Example 2 - Capacity planning when running on the Cloud

In a cloud environment you have access to essentially unlimited resources. You can spin up new virtual machines and have practically unlimited amounts of memory and CPU power. With such an environment, the calculation of the maximum number of IMDG partitions cannot be based on the maximum number of machines you might have allocated for your project. Theoretically you could have an unlimited number of machines started on the cloud to host your IMDG.

Still, you must have some value for the maximum number of IMDG partitions when deploying your application. In such cases you should calculate the number of IMDG partitions based on the amount of memory your application might generate and store within the IMDG.

Here is a simple example you might use:
An application using 3 types of classes to store its data within the IMDG.

• Class A - object average size is 1K Byte size
• Class B - object average size is 10K Byte size
• Class C - object average size is 100K Byte size

The application will need to generate 1 million objects for each type of class during its life cycle:

• Class A - Total memory needed: 1K Byte X 1M = 1G Byte
• Class B - Total memory needed: 1K Byte X 1M = 10G Byte
• Class C - Total memory needed: 1K Byte X 1M = 100G Byte
  Total memory required to store application data in memory: 111G Byte

When using a machine with 32 G RAM we will need 4 machines to run primary IMDG instances to store 111G data in memory and another 4 machines to run backups IMDG instances. For a 64 bit OS we will have 5 GSCs , each having 6 G max heap size - for a total of 40 GSCs (5 X 4 X 2). With 20 GSCs used to run primary instances we could pick 80 as the number of partitions we could have (each GSC will initially host 4 IMDG instances).
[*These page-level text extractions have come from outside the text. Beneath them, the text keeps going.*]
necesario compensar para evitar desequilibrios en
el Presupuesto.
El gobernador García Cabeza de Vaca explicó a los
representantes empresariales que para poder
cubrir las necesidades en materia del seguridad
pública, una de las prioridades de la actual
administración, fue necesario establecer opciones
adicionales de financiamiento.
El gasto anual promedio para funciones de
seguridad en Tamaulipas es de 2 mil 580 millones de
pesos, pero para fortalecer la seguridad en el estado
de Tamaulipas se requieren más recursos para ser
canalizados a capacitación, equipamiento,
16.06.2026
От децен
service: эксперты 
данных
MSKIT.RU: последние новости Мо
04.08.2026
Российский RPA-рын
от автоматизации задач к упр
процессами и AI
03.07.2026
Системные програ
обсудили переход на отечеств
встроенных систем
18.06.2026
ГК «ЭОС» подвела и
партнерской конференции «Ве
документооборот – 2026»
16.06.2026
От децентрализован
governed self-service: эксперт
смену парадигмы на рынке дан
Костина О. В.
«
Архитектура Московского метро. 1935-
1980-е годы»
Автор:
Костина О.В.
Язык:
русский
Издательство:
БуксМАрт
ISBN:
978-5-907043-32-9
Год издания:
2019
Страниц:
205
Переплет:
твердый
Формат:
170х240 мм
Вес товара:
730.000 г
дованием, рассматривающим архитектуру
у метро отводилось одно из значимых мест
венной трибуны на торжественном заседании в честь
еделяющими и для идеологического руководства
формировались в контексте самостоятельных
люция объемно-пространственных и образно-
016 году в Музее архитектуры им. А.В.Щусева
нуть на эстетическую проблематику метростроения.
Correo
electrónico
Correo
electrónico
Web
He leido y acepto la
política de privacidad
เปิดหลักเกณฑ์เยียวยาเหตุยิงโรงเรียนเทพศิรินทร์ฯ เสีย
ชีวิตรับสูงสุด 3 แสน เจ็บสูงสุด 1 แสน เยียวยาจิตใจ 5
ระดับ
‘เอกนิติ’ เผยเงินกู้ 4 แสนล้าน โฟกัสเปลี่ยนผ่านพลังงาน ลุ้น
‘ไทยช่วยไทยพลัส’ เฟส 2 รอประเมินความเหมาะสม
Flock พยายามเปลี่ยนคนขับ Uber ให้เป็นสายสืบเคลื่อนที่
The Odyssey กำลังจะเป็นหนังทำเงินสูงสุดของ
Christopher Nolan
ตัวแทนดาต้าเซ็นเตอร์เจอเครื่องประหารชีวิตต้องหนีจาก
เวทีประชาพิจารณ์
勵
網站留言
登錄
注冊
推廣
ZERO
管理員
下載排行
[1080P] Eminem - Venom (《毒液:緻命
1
This means that we will have 160 IMDG instances (half primary and half backups) hosted within 40 GSCs. Theoretically, this allows us to expand the IMDG to run across 160 machines (one GSC per machine). This means 160 X 10 G as the heap size = 1.6 T Byte IMDG memory capacity to host the IMDG objects! This is a huge capacity for the IMDG that is in fact ten times larger than the estimated size - we have lots of room in case our initial memory utilization was wrong.

Conclusion

Capacity planning is not voodoo. You can estimate the number of machines your application IMDG might need via a simple capacity planning process. To avoid over provisioning you should start small, and expand your IMDG capacity when needed. The maximum number of IMDG partitions can be calculated based on a simple estimation of the number of machines you will have available or based on the size and quantity of objects your application will generate. This will allow your application to scale while remaining resilient and robust.